Search the entries for the word "skills". Copy every line that holds it.
Top of EXERCISE INPUT
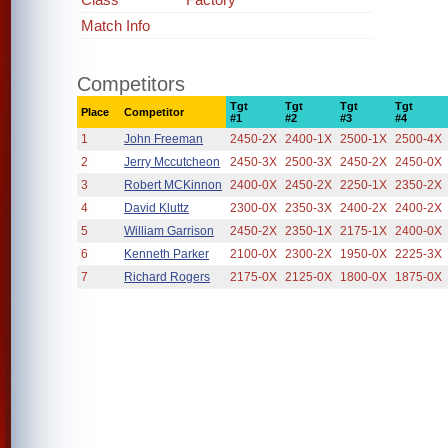
Match Info
Competitors
Tgt
Tgt
Tgt
Tgt
Place
Competitor
#1
#2
#3
#4
1
John Freeman
2450-2X
2400-1X
2500-1X
2500-4X
2
Jerry Mccutcheon
2450-3X
2500-3X
2450-2X
2450-0X
3
Robert MCKinnon
2400-0X
2450-2X
2250-1X
2350-2X
4
David Kluttz
2300-0X
2350-3X
2400-2X
2400-2X
5
William Garrison
2450-2X
2350-1X
2175-1X
2400-0X
6
Kenneth Parker
2100-0X
2300-2X
1950-0X
2225-3X
7
Richard Rogers
2175-0X
2125-0X
1800-0X
1875-0X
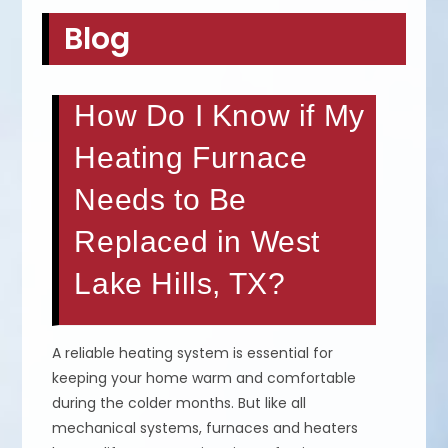
Blog
How Do I Know if My
Heating Furnace
Needs to Be
Replaced in West
Lake Hills, TX?
A reliable heating system is essential for
keeping your home warm and comfortable
during the colder months. But like all
mechanical systems, furnaces and heaters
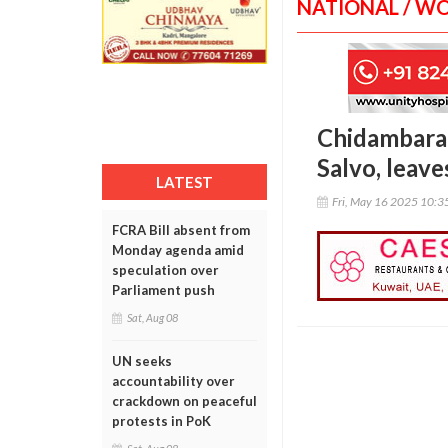
NATIONAL / W
Chidambaram
Salvo, leav
LATEST
Fri, May 16 2025 10:
FCRA Bill absent from
Monday agenda amid
speculation over
Parliament push
Sat, Aug 08
UN seeks
accountability over
crackdown on peaceful
protests in PoK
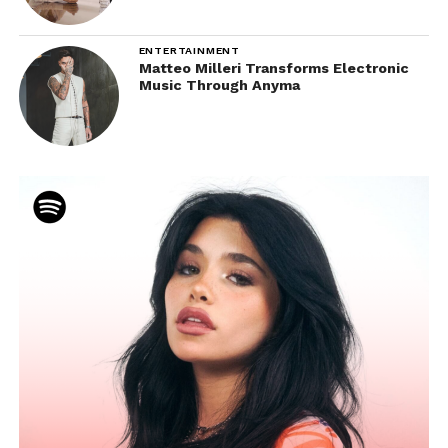
ENTERTAINMENT
Matteo Milleri Transforms Electronic
Music Through Anyma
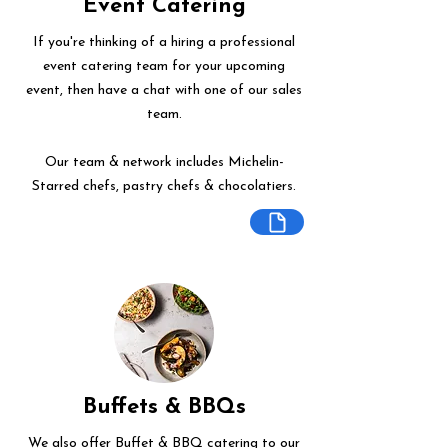
Event Catering
If you're thinking of a hiring a professional
event catering team for your upcoming
event, then have a chat with one of our sales
team.
Our team & network includes Michelin-
Starred chefs, pastry chefs & chocolatiers.
Buffets & BBQs
We also offer Buffet & BBQ catering to our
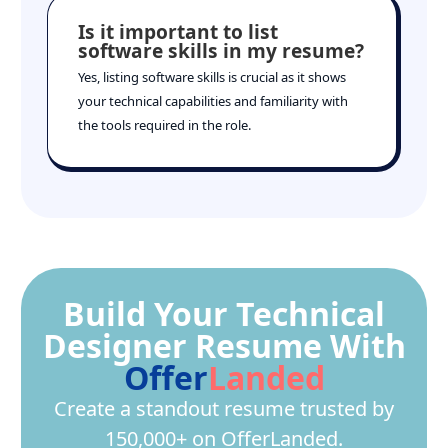
Is it important to list
software skills in my resume?
Yes, listing software skills is crucial as it shows
your technical capabilities and familiarity with
the tools required in the role.
Build Your Technical
Designer Resume With
Offer
Landed
Create a standout resume trusted by
150,000+ on OfferLanded.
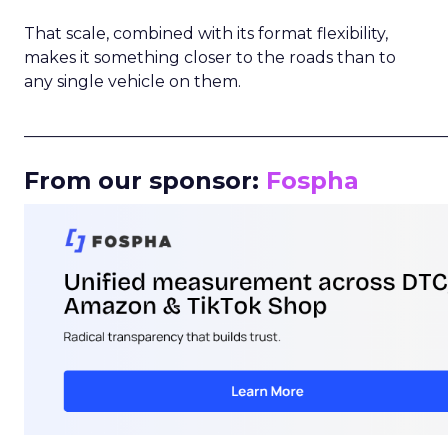
That scale, combined with its format flexibility,
makes it something closer to the roads than to
any single vehicle on them.
_____________________________________________________
From our sponsor:
Fospha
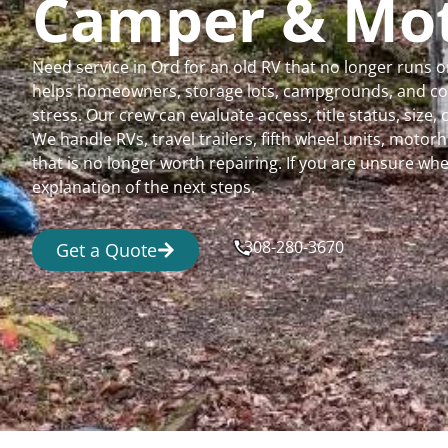
Camper & Mo
Need service in Ord for an old RV that no longer runs
helps homeowners, storage lots, campgrounds, and comm
stress. Our crew can evaluate access, title status, size
We handle RVs, travel trailers, fifth wheel units, moto
that is no longer worth repairing. If you are unsure 
explanation of the next steps.
308-280-3670
Get a Quote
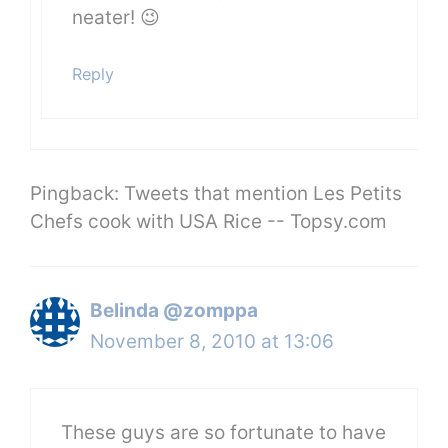
neater! 😉
Reply
Pingback: Tweets that mention Les Petits
Chefs cook with USA Rice -- Topsy.com
Belinda @zomppa
November 8, 2010 at 13:06
These guys are so fortunate to have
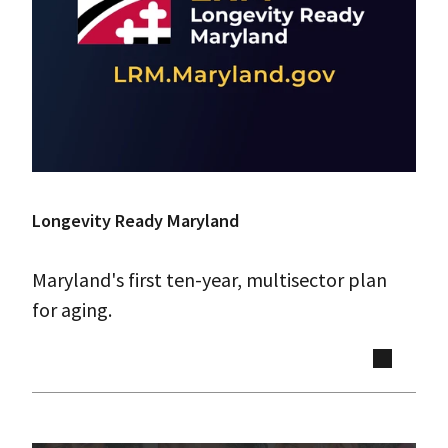
Longevity Ready Maryland
Maryland's first ten-year, multisector plan
for aging.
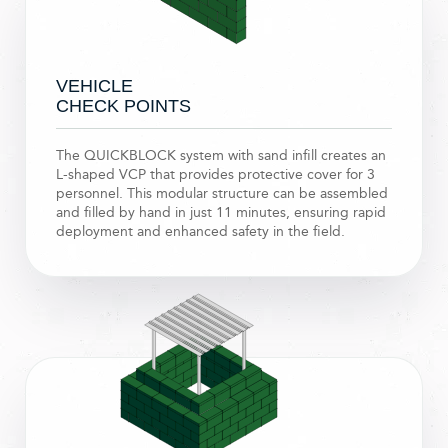
VEHICLE
CHECK POINTS
The QUICKBLOCK system with sand infill creates an
L-shaped VCP that provides protective cover for 3
personnel. This modular structure can be assembled
and filled by hand in just 11 minutes, ensuring rapid
deployment and enhanced safety in the field.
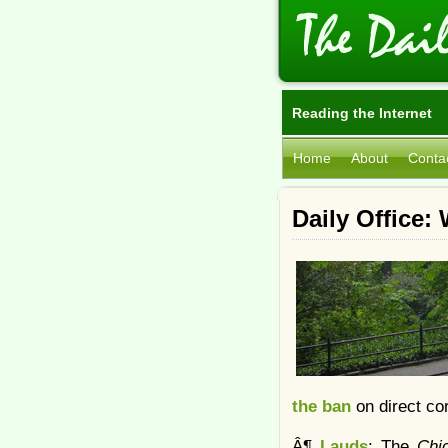
Reading the Internet
Home
About
Conta
Daily Office
the ban
on direct cor
Â¶
Lauds
: The
Chi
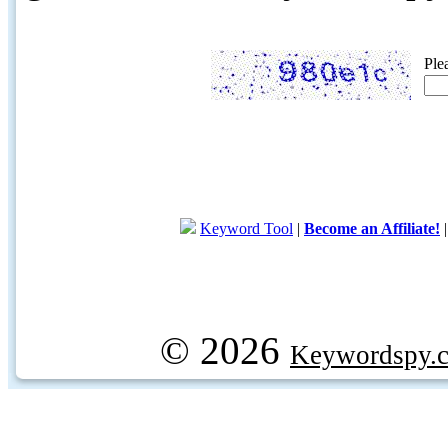
Ple
Keyword Tool
|
Become an Affiliate!
© 2026
Keywordspy.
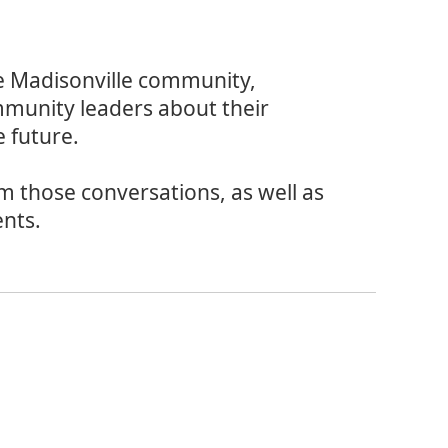
e Madisonville community,
mmunity leaders about their
 future.
om those conversations, as well as
ents.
Bottom of EXERCISE INPUT
_TASK SOLUTION_:
software skills in my resume?
Yes, listing software skills is crucial as it shows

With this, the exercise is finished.